Many agonists regulate cellular functions through surface receptors coupled by the phosphoinositide cascade to Са2+ mobilization. In unexcitable cells, the generation of Са2+ signals relies largely on Са2+ release from из Са2+ store localized in the endoplasmic reticulum (ER). In this system, IP3 receptors (IP3Rs), which are intracellular IP3-gated Са2+- channels, mediate controllable Ca2+ release from Ca2+ store in response to cell stimulation. A variety of factors embarrass both the analysis of a specific role for IP3Rs in cell physiology and detailing their regulatory mechanisms.

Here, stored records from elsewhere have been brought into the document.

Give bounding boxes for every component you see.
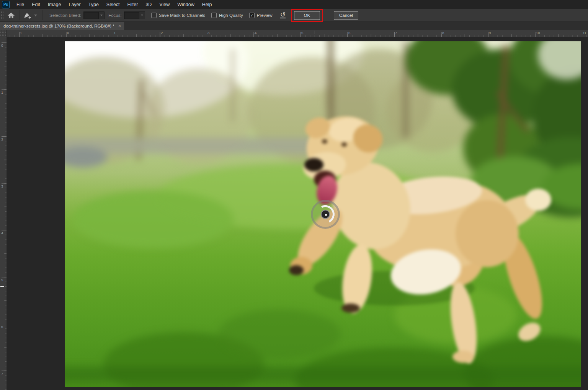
checkbox-box[interactable] (151, 13, 157, 18)
focus-area-tool-icon[interactable] (23, 10, 31, 20)
ruler-label: 5 (301, 31, 303, 35)
field-combo-0[interactable] (83, 11, 105, 19)
menu-image[interactable]: Image (44, 0, 65, 9)
checkbox-label: High Quality (219, 13, 243, 18)
options-bar-grip[interactable] (1, 10, 3, 20)
menu-type[interactable]: Type (85, 0, 103, 9)
tool-preset-chevron-icon[interactable] (34, 15, 37, 16)
ruler-label: 0 (1, 43, 3, 47)
ruler-label: 3 (207, 31, 209, 35)
checkbox-label: Preview (257, 13, 273, 18)
separator (20, 10, 20, 20)
menu-select[interactable]: Select (103, 0, 124, 9)
home-icon[interactable] (7, 10, 15, 20)
annotation-highlight-box: OK (291, 9, 323, 22)
field-value[interactable] (124, 12, 139, 19)
ruler-label: 5 (1, 278, 3, 282)
ruler-label: 6 (1, 325, 3, 329)
separator (42, 10, 43, 20)
ruler-label: 4 (255, 31, 256, 35)
ruler-cursor-indicator (0, 286, 4, 287)
ruler-label: 8 (442, 31, 444, 35)
ruler-label: 4 (1, 231, 3, 235)
reset-icon[interactable]: ↺ (280, 12, 286, 18)
menu-file[interactable]: File (13, 0, 28, 9)
ruler-label: 2 (1, 137, 3, 141)
cancel-button[interactable]: Cancel (334, 11, 358, 20)
pin-center-dot (325, 214, 327, 216)
pin-center-handle[interactable] (321, 210, 330, 219)
ruler-label: 0 (67, 31, 69, 35)
field-label-1: Focus: (108, 13, 122, 18)
vertical-ruler[interactable]: 01234567 (0, 37, 7, 390)
ruler-label: 1 (114, 31, 116, 35)
menu-window[interactable]: Window (173, 0, 198, 9)
menu-list: FileEditImageLayerTypeSelectFilter3DView… (13, 0, 216, 9)
blur-pin-widget[interactable] (311, 200, 340, 229)
tool-options-bar: Selection Bleed:Focus: Save Mask to Chan… (0, 9, 588, 22)
menu-help[interactable]: Help (198, 0, 216, 9)
checkbox-group: Save Mask to ChannelsHigh Quality✓Previe… (145, 13, 273, 18)
horizontal-ruler[interactable]: 101234567891011 (7, 30, 588, 37)
document-tab-bar: dog-trainer-secrets.jpg @ 170% (Backgrou… (0, 22, 588, 30)
field-label-0: Selection Bleed: (49, 13, 81, 18)
ruler-label: 7 (395, 31, 397, 35)
ruler-label: 7 (1, 372, 3, 376)
ruler-cursor-indicator (315, 31, 315, 34)
field-value[interactable] (84, 12, 98, 19)
checkbox-high-quality[interactable]: High Quality (211, 13, 243, 18)
photoshop-window: Ps FileEditImageLayerTypeSelectFilter3DV… (0, 0, 588, 390)
menu-edit[interactable]: Edit (28, 0, 44, 9)
menu-view[interactable]: View (155, 0, 173, 9)
document-image[interactable] (65, 41, 581, 387)
checkbox-box[interactable]: ✓ (249, 13, 255, 18)
canvas-viewport[interactable] (7, 37, 588, 390)
photoshop-logo[interactable]: Ps (2, 1, 10, 8)
document-tab[interactable]: dog-trainer-secrets.jpg @ 170% (Backgrou… (0, 22, 125, 30)
ruler-label: 10 (536, 31, 540, 35)
checkbox-label: Save Mask to Channels (159, 13, 205, 18)
ruler-label: 9 (489, 31, 491, 35)
ruler-origin-corner[interactable] (0, 30, 7, 37)
checkbox-box[interactable] (211, 13, 217, 18)
close-tab-icon[interactable]: × (118, 24, 121, 28)
ruler-label: 11 (583, 31, 586, 35)
ruler-label: 1 (20, 31, 22, 35)
ok-button[interactable]: OK (294, 11, 320, 20)
document-title: dog-trainer-secrets.jpg @ 170% (Backgrou… (3, 24, 114, 28)
field-group: Selection Bleed:Focus: (46, 11, 145, 19)
checkbox-save-mask-to-channels[interactable]: Save Mask to Channels (151, 13, 205, 18)
field-combo-1[interactable] (124, 11, 145, 19)
ruler-label: 2 (161, 31, 163, 35)
menu-bar: Ps FileEditImageLayerTypeSelectFilter3DV… (0, 0, 588, 9)
menu-filter[interactable]: Filter (124, 0, 142, 9)
ruler-label: 1 (1, 90, 3, 95)
ruler-label: 3 (1, 184, 3, 188)
dropdown-chevron-icon[interactable] (98, 12, 104, 19)
menu-3d[interactable]: 3D (142, 0, 155, 9)
ruler-label: 6 (348, 31, 350, 35)
checkbox-preview[interactable]: ✓Preview (249, 13, 273, 18)
menu-layer[interactable]: Layer (65, 0, 84, 9)
dropdown-chevron-icon[interactable] (139, 12, 145, 19)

Firstly, three genes encode IP3Rs, while cells usually express two or even all of them. Moreover, different IP3R isoforms are under control of distinct mechanisms. Yet, isoform-specific antagonists of IP3Rs have not been identified yet. Cell lines that express a single isoform appear to be an effective cellular model for studying regulatory mechanisms, pharmacology, and physiological role of I-P3R subtypes. Here we employed the CRISPR/Cas9 technology to inactivate genes of IP3Rs in cells of the HEK-293 line, which express all three isoforms. Several monoclones of genetically modified HEK-293 were obtained, and those containing biallelic inactivation mutation in two IP3R genes were identified. Finally, three monoclonal cell lines, each containing the only functional IP3R isoform, were generated. These cellular models can be used to evaluate a role for IP3R of a particular subtype in agonist-induced Ca2+ signaling as well as for the analysis of their regulatory mechanisms.